It is hypothesised that users’ previous locations may serve as a determinant in shaping their future movements. Therefore, it is considered a series of historical movements for the prediction of a user’s next location. Locations can be defined as the view or group which has been generated from the K-means clustering. The prediction will be based on participants’ navigation among the clusters (views) and predict the next potential cluster (view). To achieve the research objective, a dataset of full paths was obtained from 35 participants engaged in VR navigation. Subsequently, a segmentation process was applied to format these paths into smaller sub-paths, facilitating their utilisation as inputs for the DL model. Each sub-path is composed of a sequenced data flow that corresponds to the clusters visited by the respective participant during their VR navigation. Any node on the path is considered as a timestep that a participant has generated from the experiment.
The modelling of subpaths has been tested on various configurations of the numbers of clusters to generate a series of subpaths. Due to the limited paths and views in the data, generating sub-paths with a high number of timesteps (nodes) leads to a decrease in the total number of generated paths. A lower number of timesteps in generated sub-path can lead to a model with low ML efficiency. Participants’ walk paths are constructed using a four timesteps sequence. The participants’ mobility was structured into a multiple subpath consisting of four sequential timesteps each, representing the clusters they visited in a specific order. Using the timestamp data, the aim was to predict the next cluster (the fifth cluster) that the participant would likely visit. This predicted cluster served as the expected outcome or future destination.
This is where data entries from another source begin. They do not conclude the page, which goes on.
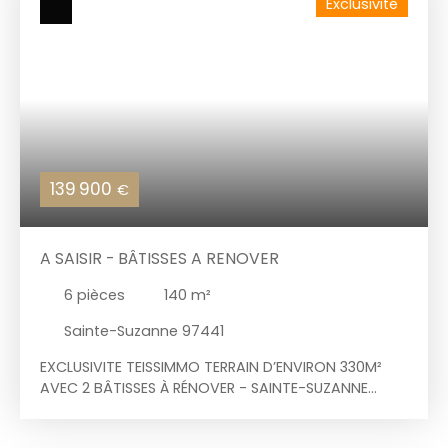
Exclusivité
immobilière TEISSIMMO est idéale pour acheter ou
vendre un bien à Sainte-Suzanne. Spécialisée dans
la vente de terrains à Sainte-Suzanne, elle diffuse
quotidiennement ses annonces immobilières afin
de faciliter la vente de votre bien. 06. 92. 62. 11. 07
139 900
€
A SAISIR - BÂTISSES A RENOVER
6
pièces
140
m²
Sainte-Suzanne 97441
EXCLUSIVITE TEISSIMMO TERRAIN D’ENVIRON 330M²
AVEC 2 BÂTISSES À RÉNOVER - SAINTE-SUZANNE
Commune Ango Voici un terrain constructible de
330m² avec deux maisons (dont la maison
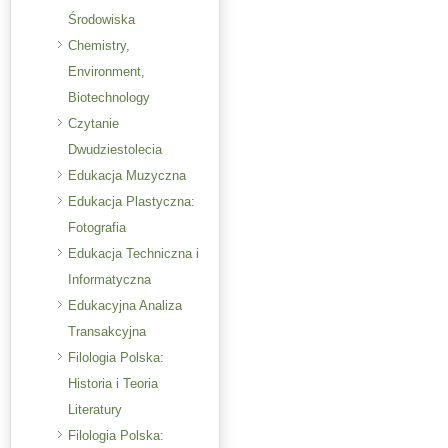
Środowiska
Chemistry,
Environment,
Biotechnology
Czytanie
Dwudziestolecia
Edukacja Muzyczna
Edukacja Plastyczna:
Fotografia
Edukacja Techniczna i
Informatyczna
Edukacyjna Analiza
Transakcyjna
Filologia Polska:
Historia i Teoria
Literatury
Filologia Polska:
In the initial phase of the modelling, one-hot encoded data was employed as input to train the DL model (see Fig. 9). The one-hot encoding technique was used to represent the clusters, which served as the input data for the prediction task. Each cluster was represented by a vector with elements equivalent to a cluster ID. Within this vector, a single element corresponding to the specific cluster was set to one, while all other elements were set to zero. The DL model was trained on this one-hot encoded input to learn patterns and make predictions.
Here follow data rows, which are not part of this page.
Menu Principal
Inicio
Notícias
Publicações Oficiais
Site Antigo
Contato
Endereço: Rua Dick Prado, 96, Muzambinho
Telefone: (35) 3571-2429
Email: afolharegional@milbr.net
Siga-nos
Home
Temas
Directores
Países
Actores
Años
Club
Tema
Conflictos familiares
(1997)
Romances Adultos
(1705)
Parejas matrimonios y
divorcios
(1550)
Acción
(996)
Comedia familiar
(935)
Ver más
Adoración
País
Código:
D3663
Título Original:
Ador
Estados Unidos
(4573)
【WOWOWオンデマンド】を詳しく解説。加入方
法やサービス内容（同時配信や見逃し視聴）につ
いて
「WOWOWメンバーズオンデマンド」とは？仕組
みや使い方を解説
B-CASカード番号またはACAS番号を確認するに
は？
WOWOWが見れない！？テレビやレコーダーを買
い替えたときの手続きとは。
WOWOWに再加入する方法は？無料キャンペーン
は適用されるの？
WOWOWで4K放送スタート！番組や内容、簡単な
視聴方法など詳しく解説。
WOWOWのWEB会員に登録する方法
The prediction of patterns was examined using a feed-forward dense network (FDN). An FDN model was constructed to predict patterns within the same dataset. To evaluate the model’s performance, various configurations were tested, including different layers and settings for the FDN model. However, despite exploring these different layers and configurations, the results did not show any improvement in the prediction accuracy (Fig. 10). The FDN model was trained using one-hot encoded data as input. Unfortunately, the overall accuracy level remained low, approximately \(20\%\). Various configurations were tested on the model in an attempt to improve results, but no enhancements in prediction were observed.
With the configurations of different numbers of clusters, ranging from 2 to 40, the model’s performance did not improve significantly, reaching its peak prediction accuracy at \(C_{n=30}\). The utilisation of one-hot encoded inputs had limited influence on modelling mobility, resulting in an average testing accuracy of \(\mu = 0.32\). However, the top-K validation accuracy, which considers the top predicted classes, yielded better results with an average accuracy of \(\mu = 0.64\) when using \(C_{n\pm 1}, where \ n=30\). The consideration of top-K accuracy was based on the higher number of classes, where n=30, performing better than the state-of-the-art approach with a prediction probability equivalent to \(P(C_{t+1})=\frac{1}{n}\).
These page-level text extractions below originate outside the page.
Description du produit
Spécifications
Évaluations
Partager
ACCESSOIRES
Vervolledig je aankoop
Different techniques are piloted to model the data by using Geo-VR location. Instead of treating clusters as categorical data, their coordinates are used as the input. The Geo-VR location consists of the coordinates (X, Y) for the VE floor, which can be mapped to the physical space coordinates. Geo-VR location includes more information of the spatial relationship between clusters. The prediction in this technique is to use these coordinates as an input for the DL and predict the next potential cluster.
Different DL models were developed to assess the learning efficiency and data performance of various prediction techniques. One of these models was based on a recurrent neural network (RNN) called LSTM. The LSTM is a deep learning architecture using Keras sequential API for sequence data (time-series data). It includes multiple LSTM layers with specific parameters, followed by a “Dense” output layer with 30 units using the “softmax” activation function for classification. The model is compiled with the “adam” optimiser and “categorical_crossentropy” loss function. Evaluation metrics include “accuracy”, “top_k_categorical_accuracy’’, and a custom metric “top3_acc” for top-3 accuracy. This architecture is well suited for multiclass classification tasks with 30 output classes and sequence data analysis, specifically designed to handle time-series data (see Fig. 11). Initially, the clusters were treated as categorical data, and an encoding technique known as one-hot encoding was applied. This approach involved representing each cluster as a vector, where each element corresponded to a cluster ID. Specifically, the element corresponding to the respective cluster was set to one, while all other elements were set to zero. The DL model was structured to receive N clusters as input, denoted as \(C_{t-n}, C_{t-n+1}, C_{t-n+2},..., C_{t}\), and predict the next cluster \(C_{t+1}\). The values of ’t’ and ’n’ corresponded to the timestep and the number of sequential clusters or nodes in the participant’s path, respectively (Figure 9). The trial of Geo locations has run over the same procedure of generating different numbers of clustering and manipulating model layers. The Geo-Locations have shown a better performance over the one-hot encoded clusters as the testing accuracy average \(\mu = 0.66,\) with top-K accuracy (0.99), using \(C_{n\pm 1}, where \ n=30\) as shown in Fig. 12.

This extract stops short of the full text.